Syphilis was once treated by intentionally infecting the patient with the parasite that causes malaria, a disease characterized by repeated bouts of fever, shaking, and chills. Why might this treatment cure syphilis?

A. Malaria parasites produce strong antibacterial compounds (since they’re eukaryotic in nature-they are trying to eliminate their competition for resources). This helps to eliminate ALL bacteria in and on the human body for a short period of time.

B. Malaria parasites track down and feed upon ALL bacterial cells in the human body as a part of their life cycle. This makes them a ‘natural antibiotic’ of sorts, and highly effective at clearing the bacterial infection of syphilis.

C. One of the side effects of malarial infection is a massive overproduction of macrophages-so many that they become the dominant cell type in the blood (even over red blood cells!). This drives up the ability to ingest and destroy any microbe, including the bacterium that causes syphilis.

D. The effect of driving up the body temperature for periods of time can shut down the temperature-sensitive replication of the bacterium that causes syphilis. This gives the immune system time to eliminate it properly.

Answer 62

D. The effect of driving up the body temperature for periods of time can shut down the temperature-sensitive replication of the bacterium that causes syphilis. This gives the immune system time to eliminate it properly.

Question 63

A cell infected by viruses may die due to the actions of interferons. The same result would occur WITHOUT interferon-any cell infected by a virus would die directly from the virus. Is there any apparent benefit to the host organism from the interferon action?

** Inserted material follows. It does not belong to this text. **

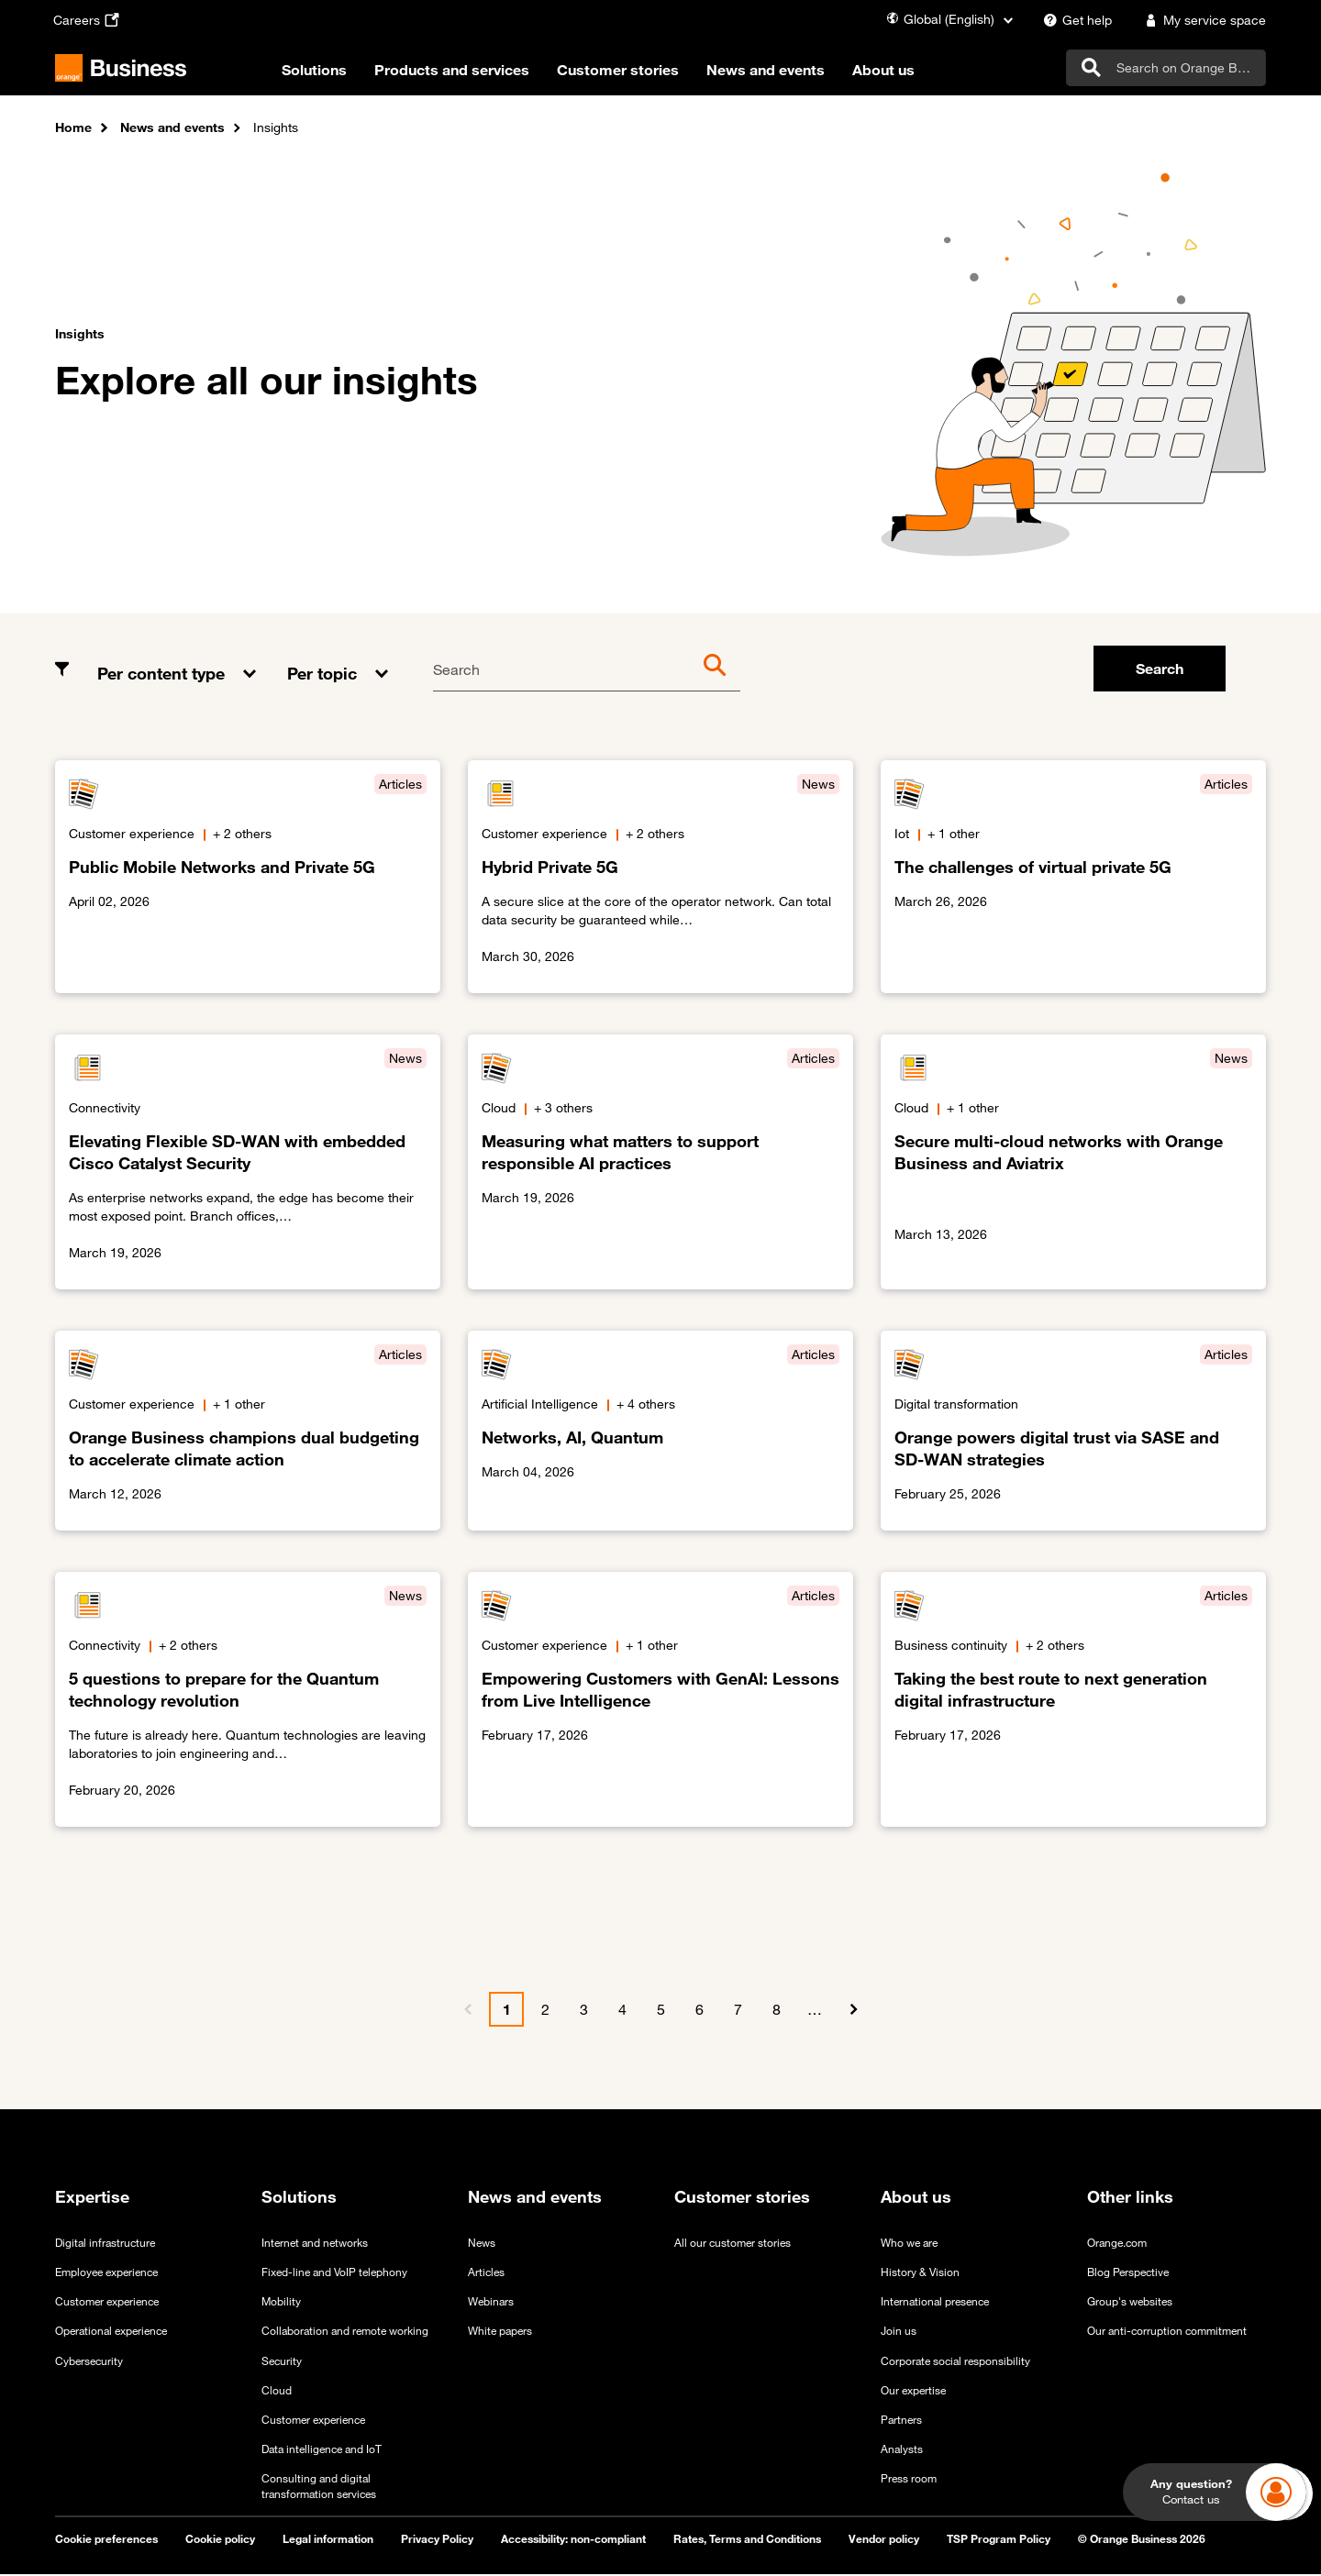  I want to click on Rates, Terms and Conditions, so click(747, 2540).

A. No-interferon is just an evolutionary leftover from a much earlier form of antiviral activity. It has no function now.

B. Yes-when the interferon acts on a virally-infected cell, it shuts down protein production (which shuts down virus replication). Without interferon, virus will kill the cell eventually, but only after it has replicated many times over. Interferons may kill the host cell, but they will also prevent it from being used to replicate virus.

C. Yes-by killing host cells, you limit the number of cells that are available targets for viral infection. This is a good way of preventing viral infection.

D. No-viruses will replicate in cells regardless of the effects of interferons, so their action of killing the cell has no benefit to the host organism during the infection process.

Answer 63

B. Yes-when the interferon acts on a virally-infected cell, it shuts down protein production (which shuts down virus replication). Without interferon, virus will kill the cell eventually, but only after it has replicated many times over. Interferons may kill the host cell, but they will also prevent it from being used to replicate virus.